Это была Мариам Фаддул, хозяйка, которая вплыла в зал с медным кофейником в руках. Во всей Маленькой Сирии едва ли нашелся бы человек, который не был бы с Мариам в дружеских отношениях. Эта женщина славилась своим великодушием и добрым сердцем вкупе со способностью видеть лучшее даже в самых неуживчивых из своих соседей. Даже те, кто был с ней едва знаком, испытывали практически неодолимое желание излить перед нею душу, поделиться своими страхами и горестями, своими самыми неразрешимыми проблемами. Все это Мариам бережно хранила и потом в подходящий момент извлекала из памяти, с филигранной точностью подбирая лекарство к недугу, надобность к надобности. Девушка, жениху которой нужна была работа, могла бы ничего не узнать о том, что мяснику требуется новый подручный, если бы Мариам не посоветовала ей заказать у мясника киббех для свадебного угощения. А другая девушка, чьи младшие братья донимали ее с утра до вечера, не давая ни минуты покоя, даже не подозревала о существовании некой пожилой дамы, которая была бы рада, если бы ее одиночество хотя бы несколько часов в день скрашивала спокойная компаньонка, но и этим двоим удалось найти друг друга только после того, как Мариам усадила отца девушки за один столик с сыном пожилой дамы. Вот и теперь она ловким движением подлила обоим собеседникам кофе и ободряюще улыбнулась.
– О, мы говорим всего лишь о Бедуине, – сказали они ей. – Вы знаете, что он вернулся?
– Правда? – спросила Мариам.
– Да, и по-прежнему один, как когда только появился. Ни матери, ни жены, ни новых работников. Интересно, зачем он вообще туда ездил?

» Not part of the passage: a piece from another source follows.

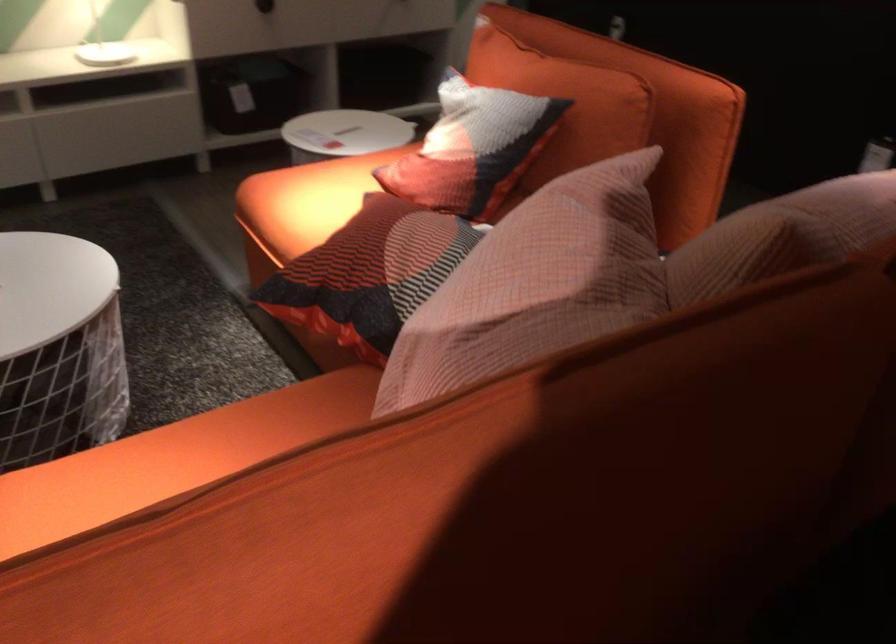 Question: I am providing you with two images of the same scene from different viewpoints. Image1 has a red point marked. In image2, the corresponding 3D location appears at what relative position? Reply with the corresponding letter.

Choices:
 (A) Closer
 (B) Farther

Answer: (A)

Мариам склонила голову набок, словно задумалась над ответом. На самом деле она прекрасно знала, зачем Ахмад предпринял эту поездку. Медный кувшин, ныне покоившийся в земле, когда-то красовался на полке в ее собственной кухне: это был подарок ее матери, которая, в свою очередь, получила его от своей матери, а та – от своей, и так из поколения в поколение, от одной ничего не подозревавшей о его подлинном содержимом женщины к другой. Мариам отнесла кувшин своему другу, Бутросу Арбели, чтобы тот выправил вмятины и зашлифовал царапины, – и его незримый узник наконец обрел свободу.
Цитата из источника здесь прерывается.